Heart disease in women though is on the increase, can be altered through some variations in life style. Clinical experience suggest the following general guidelines for preventing heart disease:

- Maintain blood pressure of less than 140/90 mmHg (120/80 is optimal)

- Maintain blood glucose of 80-120 mg/dL (less than 100 is optimal)

- Maintain total cholesterol of less than 200 mg/dL (and not less than 160) and LDL (low-density lipoprotein) of less than 130 mg/dL (less than 100 is optimal)

- Exercise regularly (30-60 minutes of aerobic exercise three to five times weekly is optimal).

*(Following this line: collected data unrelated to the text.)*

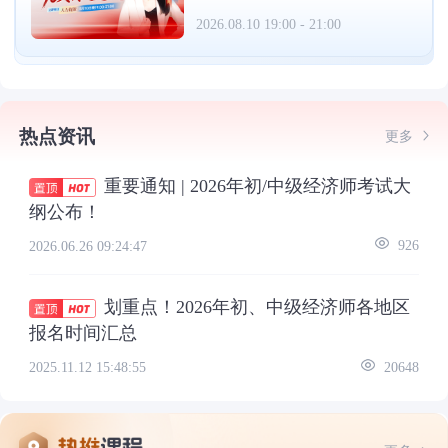
2026.08.10 19:00 - 21:00
热点资讯
更多
重要通知 | 2026年初/中级经济师考试大
纲公布！
2026.06.26 09:24:47
926
划重点！2026年初、中级经济师各地区
报名时间汇总
2025.11.12 15:48:55
20648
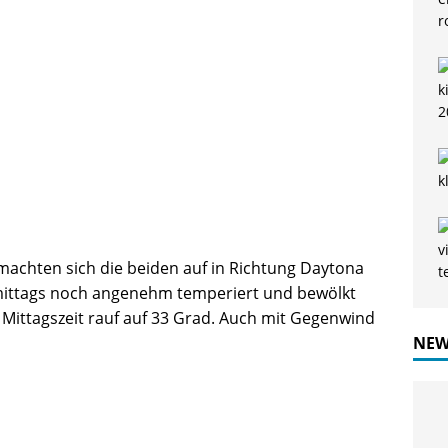
achten sich die beiden auf in Richtung Daytona
ittags noch angenehm temperiert und bewölkt
 Mittagszeit rauf auf 33 Grad. Auch mit Gegenwind
NEW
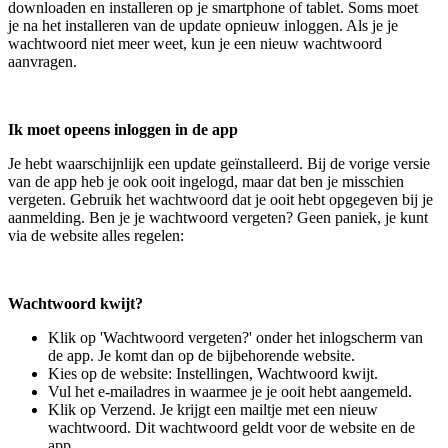
downloaden en installeren op je smartphone of tablet. Soms moet
je na het installeren van de update opnieuw inloggen. Als je je
wachtwoord niet meer weet, kun je een nieuw wachtwoord
aanvragen.
Ik moet opeens inloggen in de app
Je hebt waarschijnlijk een update geïnstalleerd. Bij de vorige versie
van de app heb je ook ooit ingelogd, maar dat ben je misschien
vergeten. Gebruik het wachtwoord dat je ooit hebt opgegeven bij je
aanmelding. Ben je je wachtwoord vergeten? Geen paniek, je kunt
via de website alles regelen:
Wachtwoord kwijt?
Klik op 'Wachtwoord vergeten?' onder het inlogscherm van
de app. Je komt dan op de bijbehorende website.
Kies op de website: Instellingen, Wachtwoord kwijt.
Vul het e-mailadres in waarmee je je ooit hebt aangemeld.
Klik op Verzend. Je krijgt een mailtje met een nieuw
wachtwoord. Dit wachtwoord geldt voor de website en de
app.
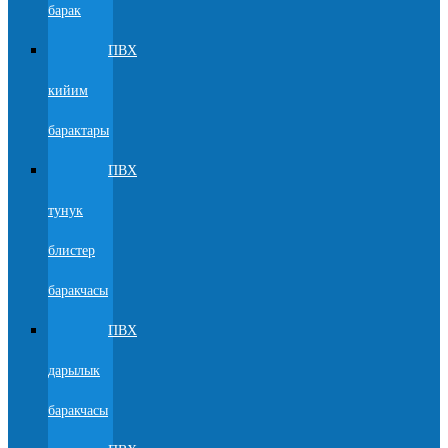
барак
ПВХ
кийим
барактары
ПВХ
тунук
блистер
баракчасы
ПВХ
дарылык
баракчасы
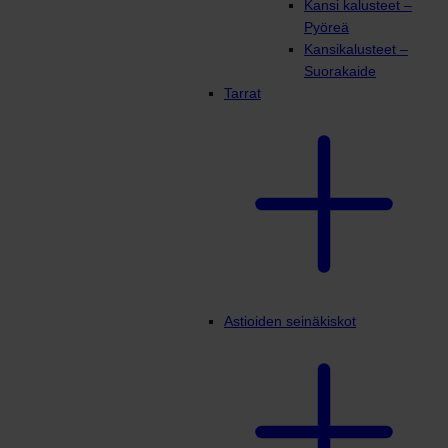
Kansi kalusteet –
Pyöreä
Kansikalusteet –
Suorakaide
Tarrat
Astioiden seinäkiskot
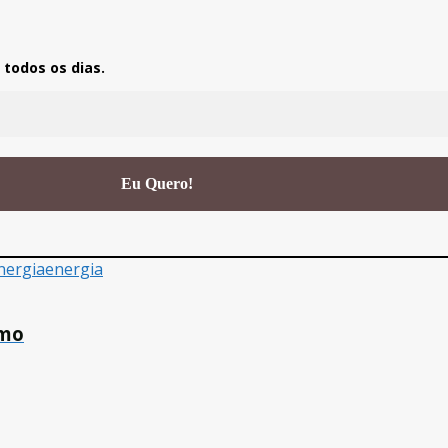
todos os dias.
nergia
energia
smo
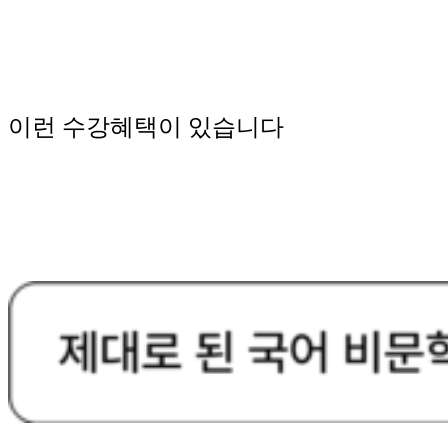
이런 수강혜택이 있습니다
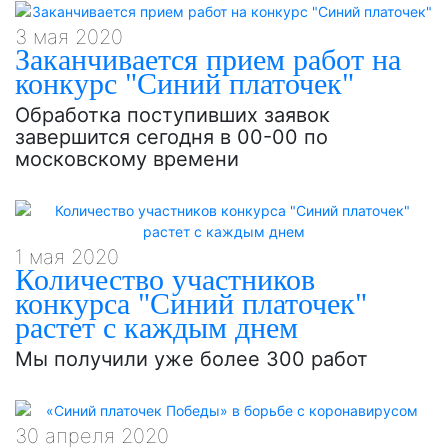
3 мая 2020
Заканчивается прием работ на
конкурс "Синий платочек"
Обработка поступивших заявок
завершится сегодня в 00-00 по
московскому времени
1 мая 2020
Количество участников
конкурса "Синий платочек"
растет с каждым днем
Мы получили уже более 300 работ
30 апреля 2020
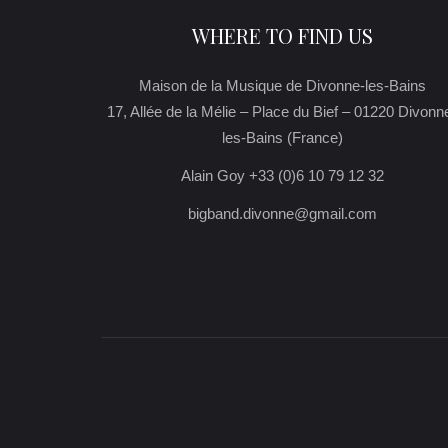
WHERE TO FIND US
Maison de la Musique de Divonne-les-Bains
17, Allée de la Mélie – Place du Bief – 01220 Divonn
les-Bains (France)
Alain Goy +33 (0)6 10 79 12 32
bigband.divonne@gmail.com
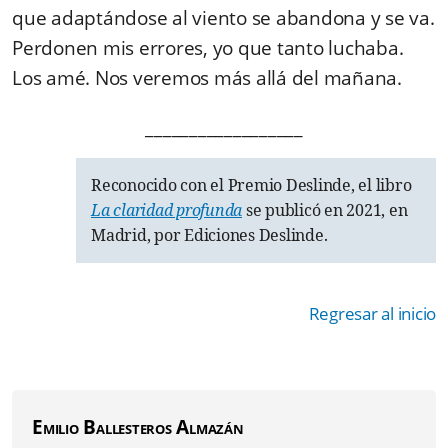
que adaptándose al viento se abandona y se va.
Perdonen mis errores, yo que tanto luchaba.
Los amé. Nos veremos más allá del mañana.
__________________
Reconocido con el Premio Deslinde, el libro
La claridad profunda
se publicó en 2021, en
Madrid, por
Ediciones Deslinde.
Regresar al inicio
Emilio Ballesteros Almazán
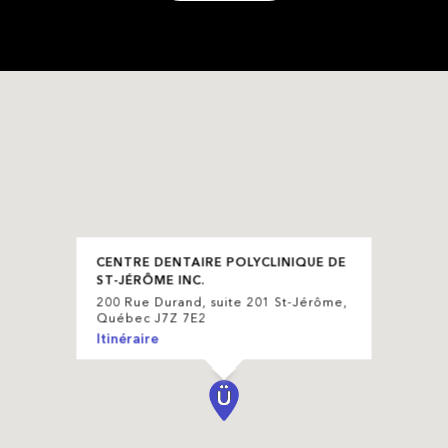
CENTRE DENTAIRE POLYCLINIQUE DE
ST-JÉRÔME INC.
200 Rue Durand, suite 201 St-Jérôme,
Québec J7Z 7E2
Itinéraire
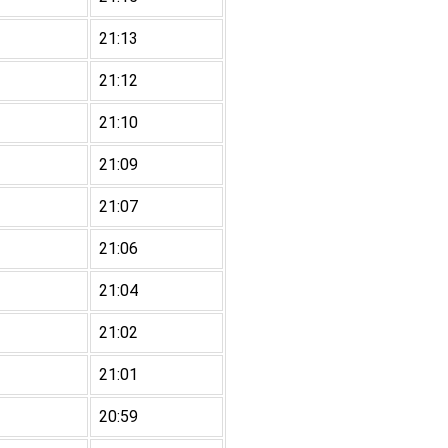
21:13
21:12
21:10
21:09
21:07
21:06
21:04
21:02
21:01
20:59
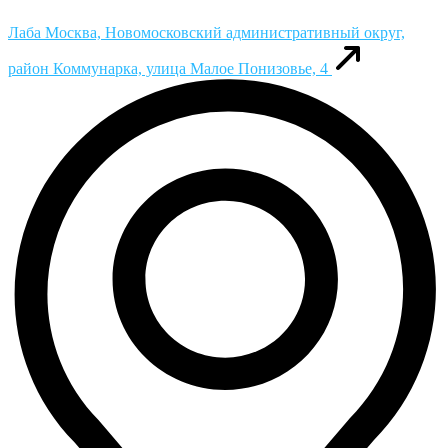
Лаба
Москва, Новомосковский административный округ,
район Коммунарка, улица Малое Понизовье, 4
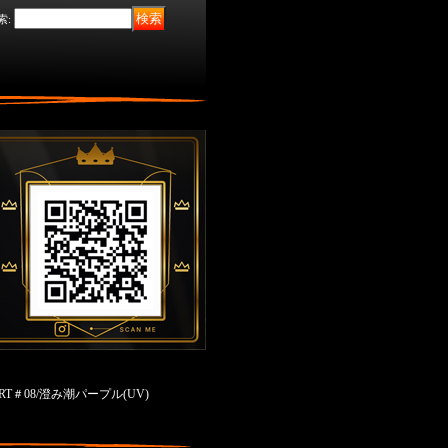
索
:
BT-RT＃08/澄み潮パープル(UV)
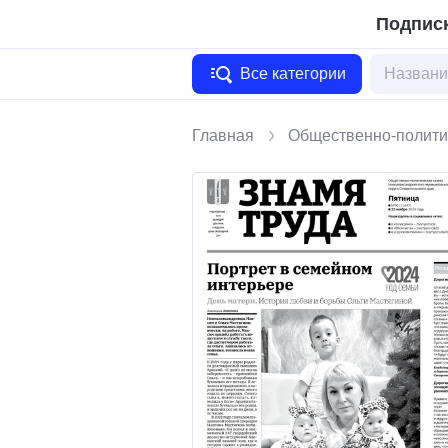
Подписк
Все категории
Главная
Общественно-полити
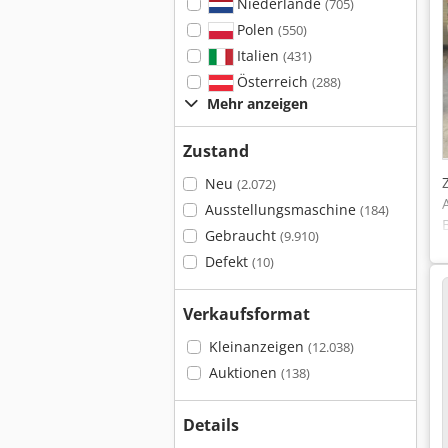
Niederlande
(705)
Polen
(550)
Italien
(431)
Österreich
(288)
Mehr anzeigen
Zustand
Neu
(2.072)
Ausstellungsmaschine
(184)
Gebraucht
(9.910)
Defekt
(10)
Verkaufsformat
Kleinanzeigen
(12.038)
Auktionen
(138)
Details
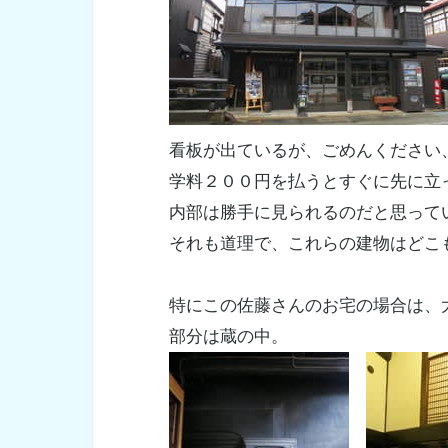
看板が出ているが、ごめんください
学料２００円を払うとすぐに先に立
内部は勝手に見られるのだと思って
それも道理で、これらの建物はどこ
特にこの佐藤さんのお宅の場合は、
部分は蔵の中。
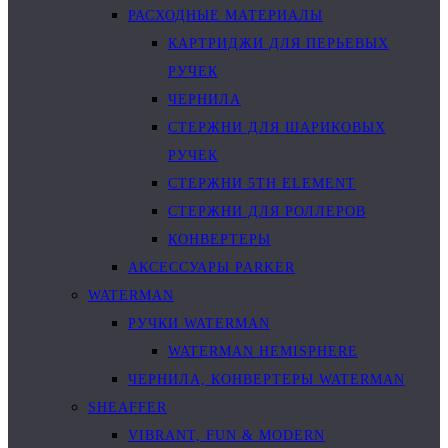
РАСХОДНЫЕ МАТЕРИАЛЫ
КАРТРИДЖИ ДЛЯ ПЕРЬЕВЫХ
РУЧЕК
ЧЕРНИЛА
СТЕРЖНИ ДЛЯ ШАРИКОВЫХ
РУЧЕК
СТЕРЖНИ 5TH ELEMENT
СТЕРЖНИ ДЛЯ РОЛЛЕРОВ
КОНВЕРТЕРЫ
АКСЕССУАРЫ PARKER
WATERMAN
РУЧКИ WATERMAN
WATERMAN HEMISPHERE
ЧЕРНИЛА, КОНВЕРТЕРЫ WATERMAN
SHEAFFER
VIBRANT, FUN & MODERN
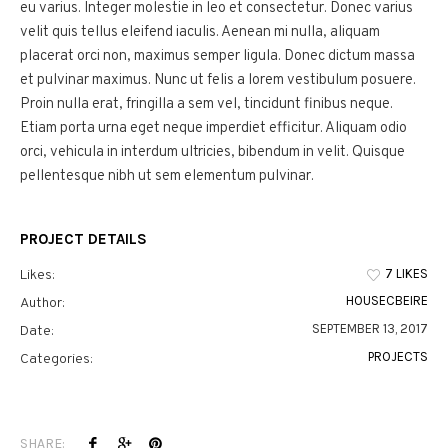
eu varius. Integer molestie in leo et consectetur. Donec varius
velit quis tellus eleifend iaculis. Aenean mi nulla, aliquam
placerat orci non, maximus semper ligula. Donec dictum massa
et pulvinar maximus. Nunc ut felis a lorem vestibulum posuere.
Proin nulla erat, fringilla a sem vel, tincidunt finibus neque.
Etiam porta urna eget neque imperdiet efficitur. Aliquam odio
orci, vehicula in interdum ultricies, bibendum in velit. Quisque
pellentesque nibh ut sem elementum pulvinar.
PROJECT DETAILS
7 LIKES
Likes:
HOUSECBEIRE
Author:
SEPTEMBER 13, 2017
Date:
PROJECTS
Categories:
SHARE:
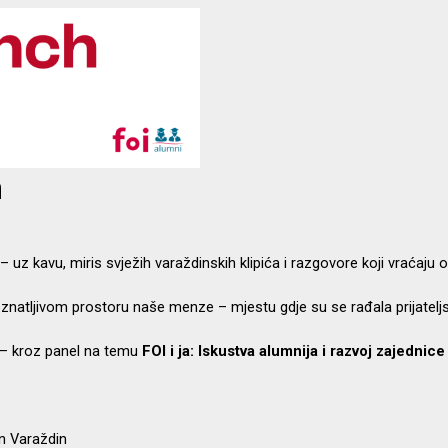
h
 kavu, miris svježih varaždinskih klipića i razgovore koji vraćaju os
ljivom prostoru naše menze – mjestu gdje su se rađala prijateljstva, 
 – kroz panel na temu
FOI i ja: Iskustva alumnija i razvoj zajednice
an Varaždin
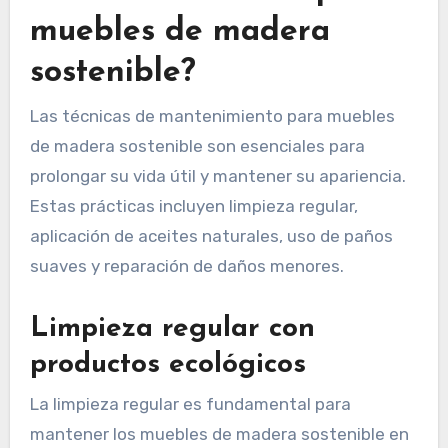
muebles de madera
sostenible?
Las técnicas de mantenimiento para muebles
de madera sostenible son esenciales para
prolongar su vida útil y mantener su apariencia.
Estas prácticas incluyen limpieza regular,
aplicación de aceites naturales, uso de paños
suaves y reparación de daños menores.
Limpieza regular con
productos ecológicos
La limpieza regular es fundamental para
mantener los muebles de madera sostenible en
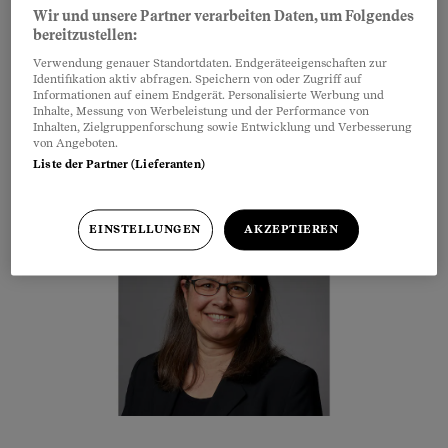
mehrere Tausend Menschen in der Schweiz
Wir und unsere Partner verarbeiten Daten, um Folgendes
bereitzustellen:
in schwierigen Zeiten unterstützen. Es ist
Verwendung genauer Standortdaten. Endgeräteeigenschaften zur
mir eine Herzensangelegenheit, dieses
Identifikation aktiv abfragen. Speichern von oder Zugriff auf
Informationen auf einem Endgerät. Personalisierte Werbung und
starke Sicherheitsnetz mitzugestalten.
Inhalte, Messung von Werbeleistung und der Performance von
Inhalten, Zielgruppenforschung sowie Entwicklung und Verbesserung
von Angeboten.
Liste der Partner (Lieferanten)
Rosmarie Naef, Stiftungsrätin
EINSTELLUNGEN
AKZEPTIEREN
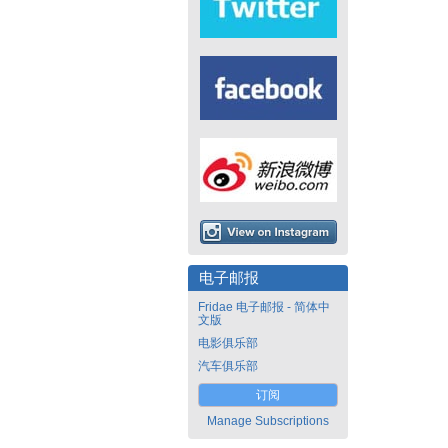
电子邮报
Fridae 电子邮报 - 简体中
文版
电影俱乐部
汽车俱乐部
订阅
Manage Subscriptions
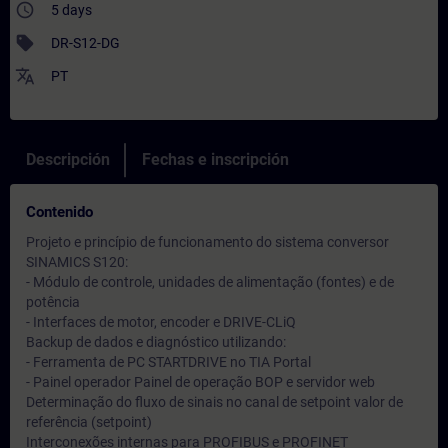
access_time
5 days
sell
DR-S12-DG
translate
PT
Descripción
Fechas e inscripción
Contenido
Projeto e princípio de funcionamento do sistema conversor
SINAMICS S120:
- Módulo de controle, unidades de alimentação (fontes) e de
potência
- Interfaces de motor, encoder e DRIVE-CLiQ
Backup de dados e diagnóstico utilizando:
- Ferramenta de PC STARTDRIVE no TIA Portal
- Painel operador Painel de operação BOP e servidor web
Determinação do fluxo de sinais no canal de setpoint valor de
referência (setpoint)
Interconexões internas para PROFIBUS e PROFINET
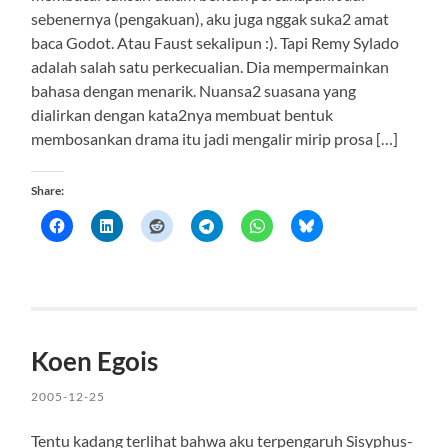
sebenernya (pengakuan), aku juga nggak suka2 amat
baca Godot. Atau Faust sekalipun :). Tapi Remy Sylado
adalah salah satu perkecualian. Dia mempermainkan
bahasa dengan menarik. Nuansa2 suasana yang
dialirkan dengan kata2nya membuat bentuk
membosankan drama itu jadi mengalir mirip prosa […]
Share:
Koen Egois
2005-12-25
Tentu kadang terlihat bahwa aku terpengaruh Sisyphus-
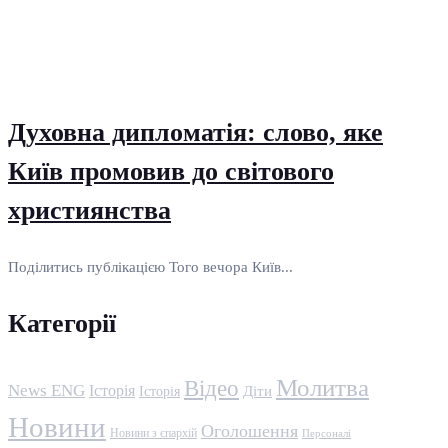
Духовна дипломатія: слово, яке
Київ промовив до світового
християнства
Поділитись публікацією Того вечора Київ...
Категорії
Молитва
Відео
News ENG
Історія
Історія
Діти
Новини
Оголошення
Новини з єпархій
Персоналі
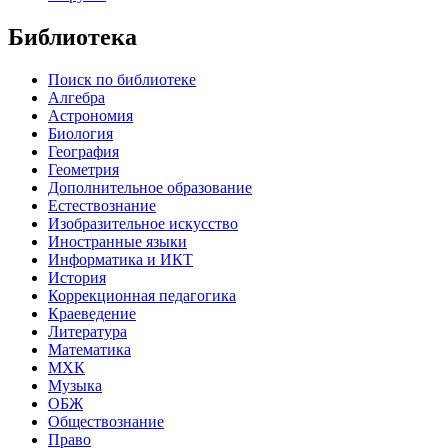
Библиотека
Поиск по библиотеке
Алгебра
Астрономия
Биология
География
Геометрия
Дополнительное образование
Естествознание
Изобразительное искусство
Иностранные языки
Информатика и ИКТ
История
Коррекционная педагогика
Краеведение
Литература
Математика
МХК
Музыка
ОБЖ
Обществознание
Право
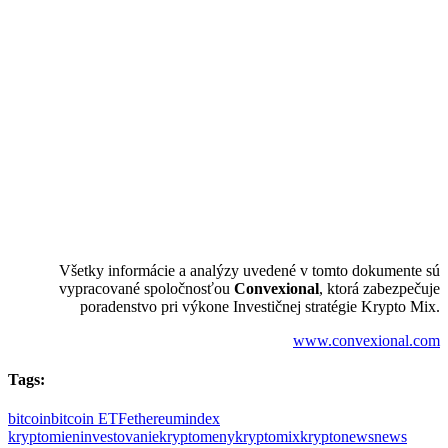
Všetky informácie a analýzy uvedené v tomto dokumente sú
vypracované spoločnosťou
Convexional
, ktorá zabezpečuje
poradenstvo pri výkone Investičnej stratégie Krypto Mix.
www.convexional.com
Tags:
bitcoin
bitcoin ETF
ethereum
index
kryptomien
investovanie
kryptomeny
kryptomix
kryptonews
news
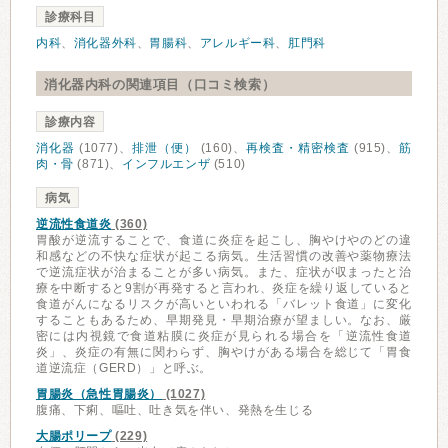
診療科目
内科
、
消化器外科
、
胃腸科
、
アレルギー科
、
肛門科
消化器内科の関連項目（口コミ検索）
診療内容
消化器
(1077)、
排泄（便）
(160)、
再検査・精密検査
(915)、
筋
肉・骨
(871)、
インフルエンザ
(510)
病気
逆流性食道炎
(360)
胃酸が逆流することで、食道に炎症を起こし、胸やけやのどの違
和感などの不快な症状が起こる病気。生活習慣の改善や薬物療法
で逆流症状が治まることが多い病気。また、症状が収まったと治
療を中断すると9割が再発すると言われ、炎症を繰り返していると
食道がんになるリスクが高いといわれる「バレット食道」に変化
することもあるため、早期発見・早期治療が望ましい。なお、厳
密には内視鏡で食道粘膜に炎症が見られる場合を「逆流性食道
炎」、炎症の有無に関わらず、胸やけがある場合を総じて「胃食
道逆流症（GERD）」と呼ぶ。
胃腸炎（急性胃腸炎）
(1027)
腹痛、下痢、嘔吐、吐き気を伴い、発熱を生じる
大腸ポリープ
(229)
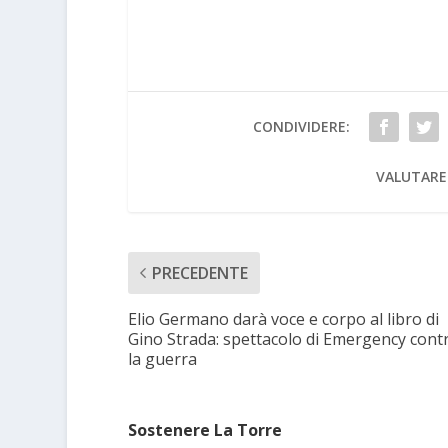
CONDIVIDERE:
VALUTARE
PRECEDENTE
Elio Germano darà voce e corpo al libro di
Gino Strada: spettacolo di Emergency cont
la guerra
Sostenere La Torre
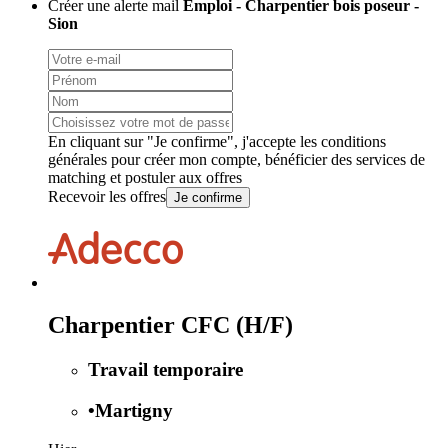
Créer une alerte mail
Emploi - Charpentier bois poseur -
Sion
En cliquant sur "Je confirme", j'accepte les
conditions
générales
pour créer mon compte, bénéficier des services de
matching et postuler aux offres
Recevoir les offres
Je confirme
Charpentier CFC (H/F)
Travail temporaire
•
Martigny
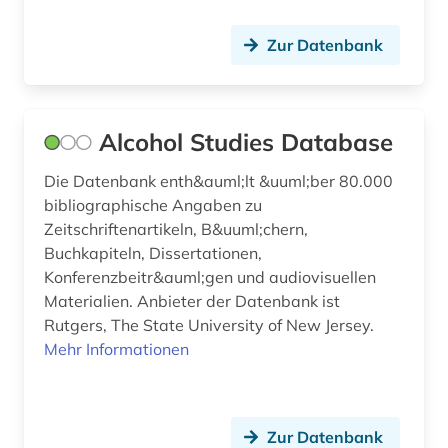
din-norm (1)
Zur Datenbank
din-vde-norm (1)
discovery service (1)
dissertation (1)
Alcohol Studies Database
dissertationen (1)
Die Datenbank enth&auml;lt &uuml;ber 80.000
bibliographische Angaben zu
dns (2)
Zeitschriftenartikeln, B&uuml;chern,
Buchkapiteln, Dissertationen,
dns-sequenz (1)
Konferenzbeitr&auml;gen und audiovisuellen
dokumentenserver (3)
Materialien. Anbieter der Datenbank ist
Rutgers, The State University of New Jersey.
dortmund (1)
Mehr Informationen
droge (2)
drogen (1)
Zur Datenbank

However, there are certain factors that cannot be influenced to prevent heart disease in women. Factors such as age, family history and menopause cannot be controlled or prevented.

But there are other factors that could be influenced, through exercising the right option. This could prevent death from heart disease in women. As indicated earlier, introducing some changes to our life style, and carrying a positive out look towards the meaning and purpose of life, women can fight this terrible disease and live more healthier and meaningful lives. Meditation, yoga, prayers and religous activities can have huge impacts on our life and provide the necessary inner strength to cope with the pain and pressure of heart disease.

Diabetes and high cholesterol, homocysteine, and blood pressure can be improved through diet, exercise, medication, and supplements. High C-reactive protein (CRP), an inflammatory biomarker, may help to identify those who would benefit from anti-inflammatory intervention. Diet, lifestyle changes, positive adaptation to stress, and supplements can assist in weight loss and help decrease stress. Quitting smoking will also reduce risk of heart disease in women. The scientific data strongly suggest that modification of these multiple risk factors can help to lessen heart disease risk and thus total mortality in women.